I don't know the answers to these questions; my hope is your reporters will dig deeper and let the chips fall where they may. I believe PolitiFact should play an important, independent, investigative journalism role, but it can only do so if it tackles the most serious questions.
Doug Meyn, Tampa
Last resort | Nov. 27
Last place for children
Anyone who has spent 10 minutes — and I have — at the Mosley Motel will tell you that it is the last place to bring your children. Living on the street would be much safer. Although the owners claim it to be a "last resort" for those down on their luck, it is in fact along "crime central" on 34th Street.

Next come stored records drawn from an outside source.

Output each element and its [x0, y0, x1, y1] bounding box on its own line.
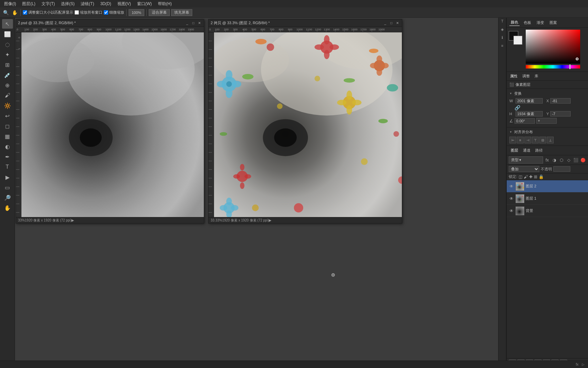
layer-item-2[interactable]: 👁 [507, 180, 588, 193]
navigator-icon[interactable]: ◈ [499, 26, 506, 33]
doc2-maximize[interactable]: □ [389, 21, 394, 26]
channels-icon[interactable]: ≡ [499, 42, 506, 49]
menu-item-image[interactable]: 图像(I) [1, 0, 19, 7]
lock-transparent-icon[interactable]: ◫ [519, 174, 522, 179]
doc2-close[interactable]: ✕ [395, 21, 400, 26]
zoom-all-input[interactable] [75, 10, 79, 15]
menu-item-3d[interactable]: 3D(D) [98, 1, 114, 7]
doc1-minimize[interactable]: _ [185, 21, 190, 26]
fit-screen-btn[interactable]: 适合屏幕 [149, 9, 170, 16]
shape-tool[interactable]: ▭ [2, 183, 13, 192]
status-play[interactable]: ▷ [582, 363, 585, 366]
status-fx[interactable]: fx [576, 363, 578, 366]
h-input[interactable] [516, 111, 543, 117]
align-center-v-btn[interactable]: ⊟ [539, 137, 546, 143]
filter-vector-icon[interactable]: ◇ [566, 157, 572, 163]
text-tool[interactable]: T [2, 162, 13, 172]
hand-tool-icon[interactable]: ✋ [11, 9, 18, 16]
brush-tool[interactable]: 🖌 [2, 91, 13, 100]
align-bottom-btn[interactable]: ⊥ [547, 137, 554, 143]
menu-item-window[interactable]: 窗口(W) [134, 0, 154, 7]
menu-item-select[interactable]: 选择(S) [58, 0, 77, 7]
blend-mode-select[interactable]: 叠加 [509, 166, 539, 172]
zoom-all-checkbox[interactable]: 缩放所有窗口 [75, 10, 102, 15]
tab-libraries[interactable]: 库 [533, 73, 540, 79]
menu-item-layer[interactable]: 图层(L) [19, 0, 38, 7]
spot-heal-tool[interactable]: ⊕ [2, 80, 13, 90]
crop-tool[interactable]: ⊞ [2, 60, 13, 70]
tab-patterns[interactable]: 图案 [548, 19, 558, 26]
tab-layers[interactable]: 图层 [509, 147, 520, 154]
menu-item-filter[interactable]: 滤镜(T) [78, 0, 97, 7]
path-select-tool[interactable]: ▶ [2, 172, 13, 182]
filter-pixel-icon[interactable]: ⬛ [573, 157, 579, 163]
filter-art-icon[interactable]: ⬡ [558, 157, 565, 163]
menu-item-text[interactable]: 文字(T) [39, 0, 58, 7]
resize-window-input[interactable] [23, 10, 27, 15]
filter-fx-icon[interactable]: fx [544, 157, 550, 163]
move-tool[interactable]: ↖ [2, 19, 13, 29]
marquee-tool[interactable]: ⬜ [2, 29, 13, 39]
history-brush-tool[interactable]: ↩ [2, 111, 13, 121]
link-icon[interactable]: 🔗 [514, 105, 588, 110]
layer-item-1[interactable]: 👁 [507, 193, 588, 205]
menu-item-help[interactable]: 帮助(H) [155, 0, 175, 7]
eyedropper-tool[interactable]: 💉 [2, 70, 13, 80]
doc1-close[interactable]: ✕ [197, 21, 202, 26]
lock-move-icon[interactable]: ✚ [529, 174, 533, 179]
layer-1-visibility[interactable]: 👁 [509, 196, 514, 201]
tab-gradients[interactable]: 渐变 [535, 19, 545, 26]
eraser-tool[interactable]: ◻ [2, 121, 13, 131]
info-icon[interactable]: ℹ [499, 34, 506, 41]
magic-wand-tool[interactable]: ✦ [2, 50, 13, 59]
background-swatch[interactable] [513, 36, 522, 45]
angle-input[interactable] [514, 118, 535, 124]
x-input[interactable] [550, 98, 571, 104]
zoom-in-tool[interactable]: 🔎 [2, 193, 13, 202]
lock-artboard-icon[interactable]: ⊞ [534, 174, 537, 179]
zoom-value-btn[interactable]: 100% [129, 9, 144, 16]
align-top-btn[interactable]: ⊤ [532, 137, 539, 143]
filter-active-icon[interactable]: 🔴 [580, 157, 586, 163]
pen-tool[interactable]: ✒ [2, 152, 13, 162]
align-left-btn[interactable]: ⊢ [509, 137, 516, 143]
tool-presets-icon[interactable]: T [499, 18, 506, 25]
hand-tool-left[interactable]: ✋ [2, 203, 13, 213]
tab-attributes[interactable]: 属性 [509, 73, 519, 79]
scrubby-zoom-checkbox[interactable]: 细微缩放 [104, 10, 124, 15]
tab-paths[interactable]: 路径 [534, 147, 544, 154]
align-right-btn[interactable]: ⊣ [524, 137, 531, 143]
color-gradient-picker[interactable] [526, 30, 580, 64]
lock-all-icon[interactable]: 🔒 [539, 174, 544, 179]
tab-channels[interactable]: 通道 [522, 147, 532, 154]
y-input[interactable] [550, 111, 571, 117]
layer-bg-visibility[interactable]: 👁 [509, 208, 514, 214]
w-input[interactable] [516, 98, 543, 104]
opacity-input[interactable] [553, 166, 570, 172]
filter-adjust-icon[interactable]: ◑ [551, 157, 557, 163]
doc2-arrow[interactable]: ▶ [269, 218, 272, 222]
align-center-h-btn[interactable]: ≡ [517, 137, 524, 143]
fg-bg-swatches[interactable] [509, 31, 524, 46]
doc1-arrow[interactable]: ▶ [71, 218, 74, 222]
tab-color[interactable]: 颜色 [509, 19, 520, 26]
align-collapse-arrow[interactable]: ▼ [509, 131, 512, 134]
angle-dropdown[interactable]: ▾ [536, 118, 557, 124]
layer-item-bg[interactable]: 👁 背景 [507, 205, 588, 217]
scrubby-zoom-input[interactable] [104, 10, 108, 15]
layer-2-visibility[interactable]: 👁 [509, 184, 514, 189]
tab-swatches[interactable]: 色板 [522, 19, 533, 26]
hue-slider[interactable] [526, 65, 580, 68]
transform-collapse-arrow[interactable]: ▼ [509, 92, 512, 95]
tab-adjustments[interactable]: 调整 [521, 73, 531, 79]
menu-item-view[interactable]: 视图(V) [115, 0, 134, 7]
gradient-tool[interactable]: ▦ [2, 132, 13, 141]
lock-paint-icon[interactable]: 🖌 [524, 174, 528, 179]
dodge-tool[interactable]: ◐ [2, 142, 13, 151]
fill-screen-btn[interactable]: 填充屏幕 [171, 9, 192, 16]
doc1-maximize[interactable]: □ [191, 21, 196, 26]
lasso-tool[interactable]: ◌ [2, 40, 13, 49]
zoom-tool-icon[interactable]: 🔍 [2, 9, 10, 16]
clone-stamp-tool[interactable]: 🔆 [2, 101, 13, 110]
doc2-minimize[interactable]: _ [383, 21, 388, 26]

That the police department and social services agencies provide money for anyone to stay there is beyond belief and a testament to their failures. Of course, the bottom line is money and it is a cheap place to sweep our problems out of sight. And as long as we don't have to see these families with children wandering our downtown streets, we are willing to cast a blind eye to the problem.
Until we as a society are courageous enough to act and end the cycle of poverty, we will be dealing with this ever-growing problem far into the future.
Robert W. Schultz, St. Petersburg
Immigration not state's top priority Nov. 28, editorial
Illegal influx is a priority
Who picked tomatoes before the illegal invasion of our land? We became the greatest nation on the planet in a short span of time, and we did it without being held hostage by illegal immigrants.
The editorial lists budget concerns, redistricting and the economy as top priorities for the Legislature, but all these are heavily impacted by the illegal immigrants Florida is supporting. Do you think taxpayers want to pay for education, health care and social service safety nets for illegal immigrants to pick tomatoes?
These lawbreakers impact everyone and every area. They stagnate wages and take jobs in construction and service areas. If all else fails, they could have seasonal visas to pick crops. They do not need to stay, bring families, or become citizens. Making employers responsible for all their needs might give growers cause to get creative. I suggest the economy is going to get so bad that Americans will pick tomatoes.
Lynn O'Keefe, Largo
Catholics confront new wording of Mass Nov. 28
Catholicism isn't a la carte
The New York Times article demonstrates a remarkable and regrettable lack of understanding of fundamentals of the Roman Catholic Church. The church is not a democracy carrying forward the wishes of a majority of its members. Rather, it is a religious entity tracing its history to the time of Jesus Christ, and its leader (the pope) has the final word in determining the rules to be followed by its members.
Catholics (and others) are certainly free to express their views, but once an issue is resolved by the church, it is to be followed by its members. No one is required to be a Catholic, but all Catholics must follow the rules of the church.
Thus it is misguided, at best, for a Catholic to be "furious with the church," or to say "Rome got its way in forcing this (Mass wording) on us." If you wish to be a Catholic, then Rome's way is the only way.